- [TASK INSTRUCTIONS]: Exclude the pictures, then copy word for word the lines running from the beginning of the records through the line with "treatment products from".

- [INPUT]:
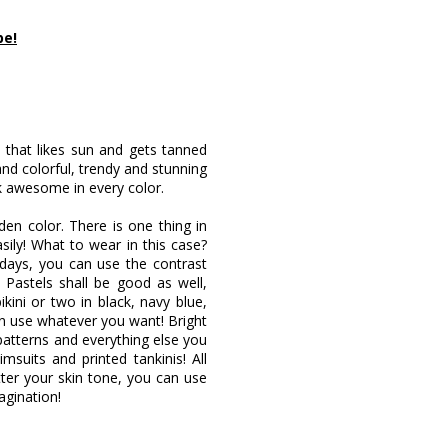
pe!
 that likes sun and gets tanned
 and colorful, trendy and stunning
ok awesome in every color.
en color. There is one thing in
ily! What to wear in this case?
w days, you can use the contrast
. Pastels shall be good as well,
kini or two in black, navy blue,
n use whatever you want! Bright
 patterns and everything else you
imsuits and printed tankinis! All
atter your skin tone, you can use
agination!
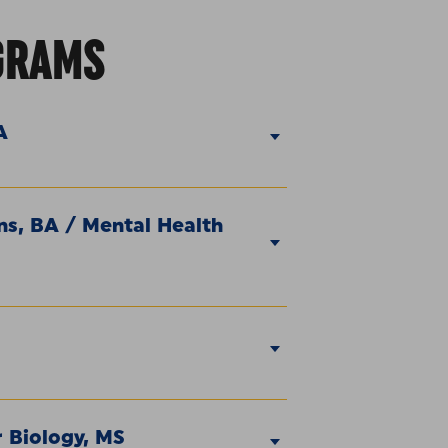
GRAMS
A
s, BA / Mental Health
 Biology, MS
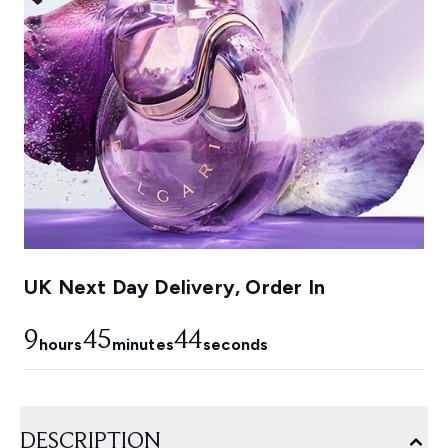
UK Next Day Delivery, Order In
9
45
43
hours
minutes
seconds
DESCRIPTION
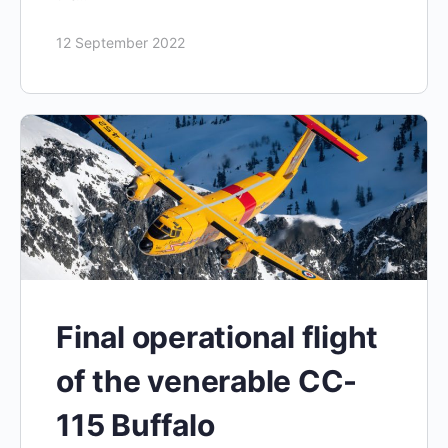
12 September 2022
Final operational flight
of the venerable CC-
115 Buffalo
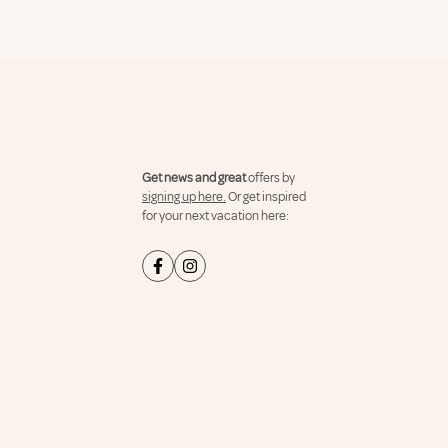
Get news and great
offers by
signing up here.
Or get inspired
for your next vacation here:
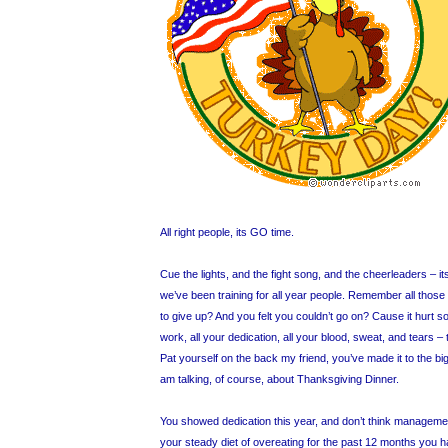
All right people, its GO time.
Cue the lights, and the fight song, and the cheerleaders – it
we’ve been training for all year people. Remember all thos
to give up? And you felt you couldn’t go on? Cause it hurt s
work, all your dedication, all your blood, sweat, and tears – 
Pat yourself on the back my friend, you’ve made it to the bi
am talking, of course, about Thanksgiving Dinner.
You showed dedication this year, and don’t think managemen
your steady diet of overeating for the past 12 months you 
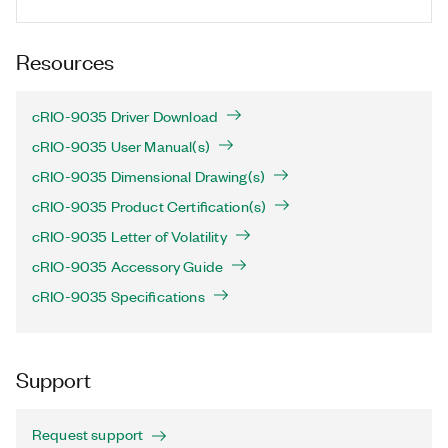
Resources
cRIO-9035 Driver Download
cRIO-9035 User Manual(s)
cRIO-9035 Dimensional Drawing(s)
cRIO-9035 Product Certification(s)
cRIO-9035 Letter of Volatility
cRIO-9035 Accessory Guide
cRIO-9035 Specifications
Support
Request support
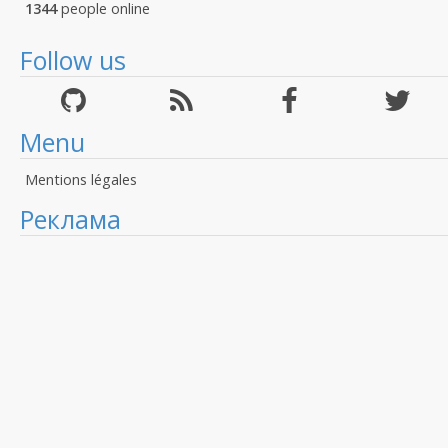
1344
people online
Follow us
Menu
Mentions légales
Реклама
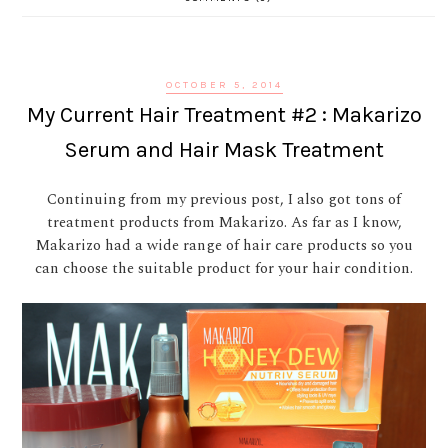
OCTOBER 5, 2014
My Current Hair Treatment #2 : Makarizo
Serum and Hair Mask Treatment
Continuing from my previous post, I also got tons of
treatment products from Makarizo. As far as I know,
Makarizo had a wide range of hair care products so you
can choose the suitable product for your hair condition.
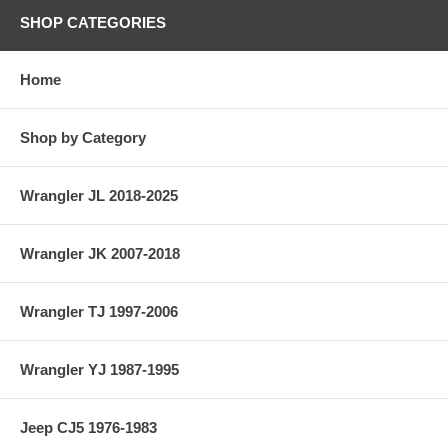
SHOP CATEGORIES
Home
Shop by Category
Wrangler JL 2018-2025
Wrangler JK 2007-2018
Wrangler TJ 1997-2006
Wrangler YJ 1987-1995
Jeep CJ5 1976-1983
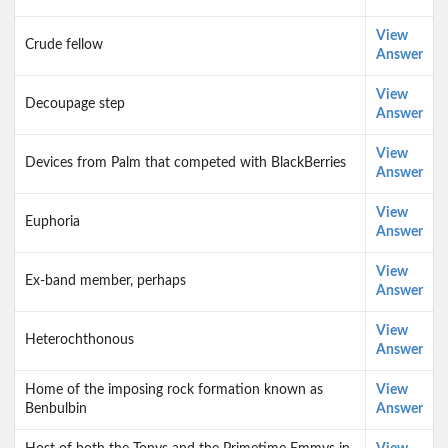
View
Crude fellow
Answer
View
Decoupage step
Answer
View
Devices from Palm that competed with BlackBerries
Answer
View
Euphoria
Answer
View
Ex-band member, perhaps
Answer
View
Heterochthonous
Answer
Home of the imposing rock formation known as
View
Benbulbin
Answer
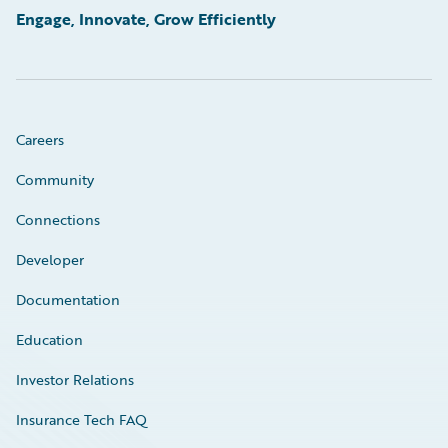
Engage, Innovate, Grow Efficiently
Careers
Community
Connections
Developer
Documentation
Education
Investor Relations
Insurance Tech FAQ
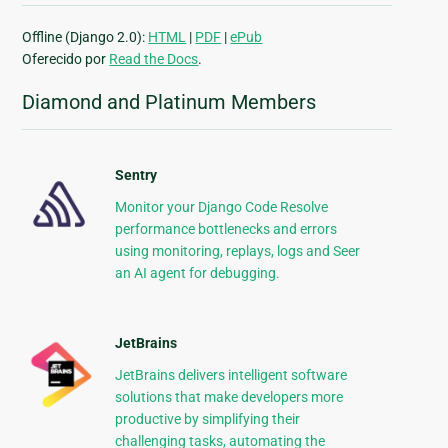
Offline (Django 2.0):
HTML
|
PDF
|
ePub
Oferecido por
Read the Docs
.
Diamond and Platinum Members
Sentry
Monitor your Django Code Resolve
performance bottlenecks and errors
using monitoring, replays, logs and Seer
an AI agent for debugging.
JetBrains
JetBrains delivers intelligent software
solutions that make developers more
productive by simplifying their
challenging tasks, automating the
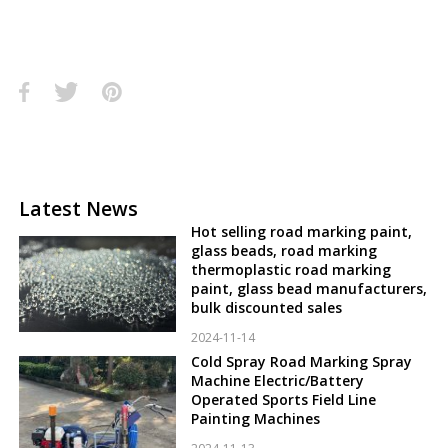
Latest News
Hot selling road marking paint,
glass beads, road marking
thermoplastic road marking
paint, glass bead manufacturers,
bulk discounted sales
2024-11-14
Cold Spray Road Marking Spray
Machine Electric/Battery
Operated Sports Field Line
Painting Machines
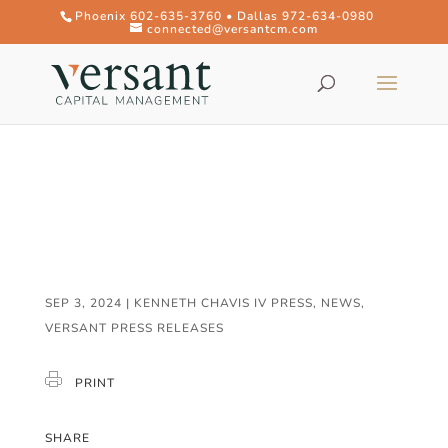
Phoenix 602-635-3760 • Dallas 972-634-0980
connected@versantcm.com
SEP 3, 2024
|
KENNETH CHAVIS IV PRESS
,
NEWS
,
VERSANT PRESS RELEASES
PRINT
SHARE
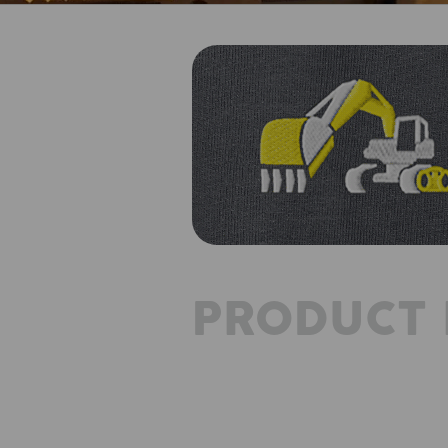
PRODUCT 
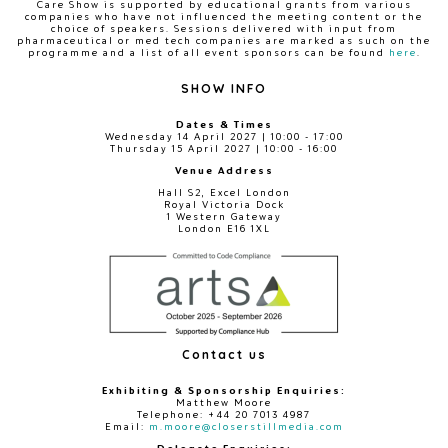
Care Show is supported by educational grants from various
companies who have not influenced the meeting content or the
choice of speakers. Sessions delivered with input from
pharmaceutical or med tech companies are marked as such on the
programme and a list of all event sponsors can be found
here
.
SHOW INFO
Dates & Times
Wednesday 14 April 2027 | 10:00 - 17:00
Thursday 15 April 2027 | 10:00 - 16:00
Venue Address
Hall S2, Excel London
Royal Victoria Dock
1 Western Gateway
London E16 1XL
Contact us
Exhibiting & Sponsorship Enquiries:
Matthew Moore
Telephone: +44 20 7013 4987
Email:
m.moore@closerstillmedia.com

- [FINISHED TASK]:
pe!
 that likes sun and gets tanned
 and colorful, trendy and stunning
ok awesome in every color.
en color. There is one thing in
ily! What to wear in this case?
w days, you can use the contrast
. Pastels shall be good as well,
kini or two in black, navy blue,
n use whatever you want! Bright
 patterns and everything else you
imsuits and printed tankinis! All
atter your skin tone, you can use
agination!
GRAMS
A
s, BA / Mental Health
 Biology, MS
UK Next Day Delivery, Order In
9
45
43
hours
minutes
seconds
DESCRIPTION
12 September 2022
Final operational flight
of the venerable CC-
115 Buffalo
Get news and great
offers by
signing up here.
Or get inspired
for your next vacation here:
All right people, its GO time.
Cue the lights, and the fight song, and the cheerleaders – it
we’ve been training for all year people. Remember all thos
to give up? And you felt you couldn’t go on? Cause it hurt s
work, all your dedication, all your blood, sweat, and tears – 
Pat yourself on the back my friend, you’ve made it to the bi
am talking, of course, about Thanksgiving Dinner.
You showed dedication this year, and don’t think managemen
your steady diet of overeating for the past 12 months you 
Resources
cRIO-9035 Driver Download
cRIO-9035 User Manual(s)
cRIO-9035 Dimensional Drawing(s)
cRIO-9035 Product Certification(s)
cRIO-9035 Letter of Volatility
cRIO-9035 Accessory Guide
cRIO-9035 Specifications
Support
Request support
1344
people online
Follow us
Menu
Mentions légales
Реклама
OCTOBER 5, 2014
My Current Hair Treatment #2 : Makarizo
Serum and Hair Mask Treatment
Continuing from my previous post, I also got tons of
treatment products from Makarizo. As far as I know,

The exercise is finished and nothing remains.